[Stored data entries]
▬▬▬▬▬▬▬▬▬▬

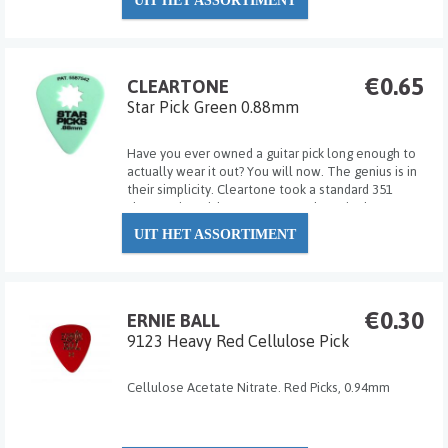
UIT HET ASSORTIMENT
€0.65
CLEARTONE
Star Pick Green 0.88mm
Have you ever owned a guitar pick long enough to
actually wear it out? You will now. The genius is in
their simplicity. Cleartone took a standard 351
shape guitar pick, cut out a Star shape in the
middle, registered the patent and have been
UIT HET ASSORTIMENT
changing the lives of guitar players one pick at...
€0.30
ERNIE BALL
9123 Heavy Red Cellulose Pick
Cellulose Acetate Nitrate. Red Picks, 0.94mm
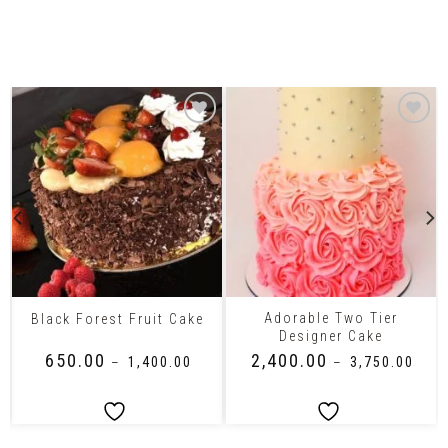
Related Products
Adorable Two Tier
Black Forest Fruit Cake
Designer Cake
₹
650.00
₹
2,400.00
–
₹
1,400.00
–
₹
3,750.00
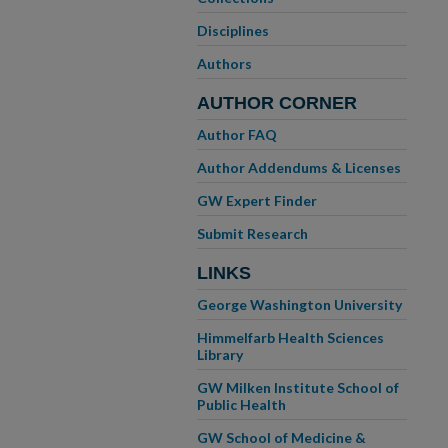
Disciplines
Authors
AUTHOR CORNER
Author FAQ
Author Addendums & Licenses
GW Expert Finder
Submit Research
LINKS
George Washington University
Himmelfarb Health Sciences
Library
GW Milken Institute School of
Public Health
GW School of Medicine &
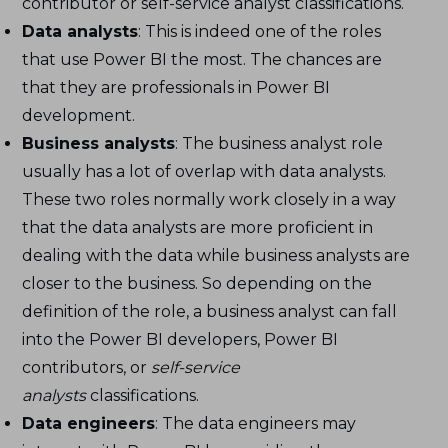
contributor or self-service analyst classifications.
Data analysts
: This is indeed one of the roles
that use Power BI the most. The chances are
that they are professionals in Power BI
development.
Business analysts
: The business analyst role
usually has a lot of overlap with data analysts.
These two roles normally work closely in a way
that the data analysts are more proficient in
dealing with the data while business analysts are
closer to the business. So depending on the
definition of the role, a business analyst can fall
into the Power BI developers, Power BI
contributors, or
self-service
analysts
classifications.
Data engineers
: The data engineers may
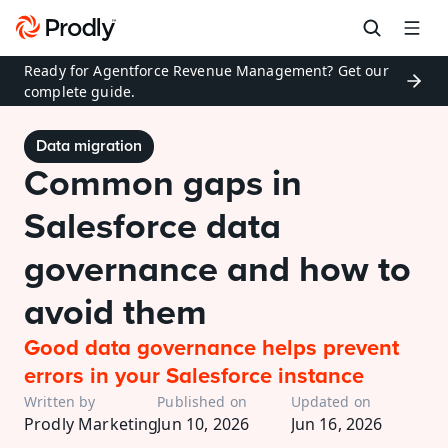
Ready for Agentforce Revenue Management? Get our 
complete guide.
Data migration
Common gaps in 
Salesforce data 
governance and how to 
avoid them
Good data governance helps prevent 
errors in your Salesforce instance
Written by
Published on
Updated on
Prodly Marketing
Jun 10, 2026
Jun 16, 2026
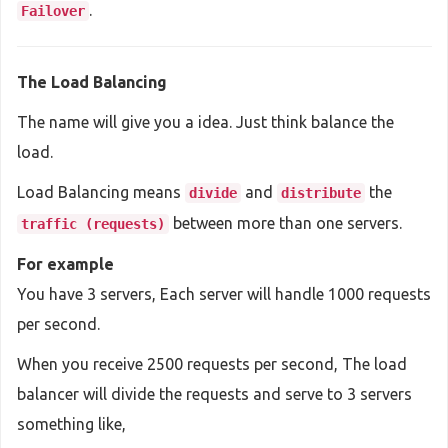
.
Failover
The Load Balancing
The name will give you a idea. Just think balance the
load.
Load Balancing means
and
the
divide
distribute
between more than one servers.
traffic (requests)
For example
You have 3 servers, Each server will handle 1000 requests
per second.
When you receive 2500 requests per second, The load
balancer will divide the requests and serve to 3 servers
something like,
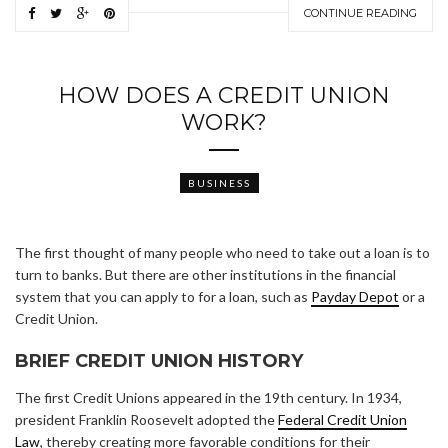
CONTINUE READING
HOW DOES A CREDIT UNION
WORK?
BUSINESS
The first thought of many people who need to take out a loan is to
turn to banks. But there are other institutions in the financial
system that you can apply to for a loan, such as
Payday Depot
or a
Credit Union.
BRIEF CREDIT UNION HISTORY
The first Credit Unions appeared in the 19th century. In 1934,
president Franklin Roosevelt adopted the
Federal Credit Union
Law
, thereby creating more favorable conditions for their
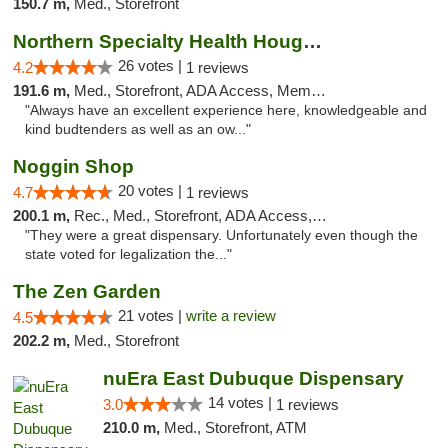
150.7 m,
Med., Storefront
Northern Specialty Health Houghton
26 votes |
4.2
1 reviews
191.6 m,
Med., Storefront, ADA Access, Member Application Required
"Always have an excellent experience here, knowledgeable and
kind budtenders as well as an ow..."
Noggin Shop
20 votes |
4.7
1 reviews
200.1 m,
Rec., Med., Storefront, ADA Access, ATM, Debit Card
"They were a great dispensary. Unfortunately even though the
state voted for legalization the..."
The Zen Garden
21 votes |
write a review
4.5
202.2 m,
Med., Storefront
nuEra East Dubuque Dispensary
14 votes |
3.0
1 reviews
210.0 m,
Med., Storefront, ATM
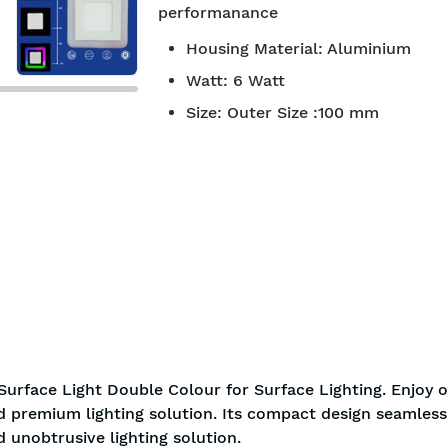
performanance
7-day return policy
2 years 
Housing Material
:
Aluminium
Watt
:
6 Watt
Size
:
Outer Size :100 mm
Surface Light Double Colour for Surface Lighting. Enjoy 
nd premium lighting solution. Its compact design seamless
d unobtrusive lighting solution.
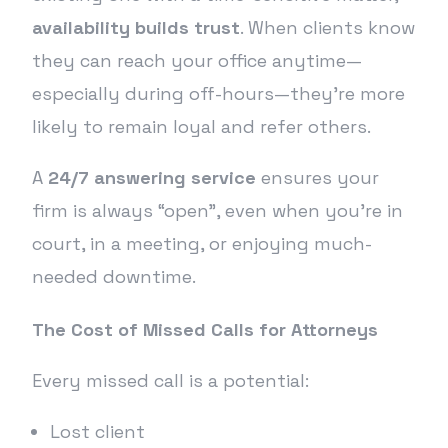
availability builds trust
. When clients know
they can reach your office anytime—
especially during off-hours—they’re more
likely to remain loyal and refer others.
A
24/7 answering service
ensures your
firm is always “open”, even when you’re in
court, in a meeting, or enjoying much-
needed downtime.
The Cost of Missed Calls for Attorneys
Every missed call is a potential:
Lost client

▬▬▬▬▬▬▬▬▬▬

## What you should do
Copy from the entries only those lines that hold the word "engineers".

## Answer to this task
Data engineers
: The data engineers may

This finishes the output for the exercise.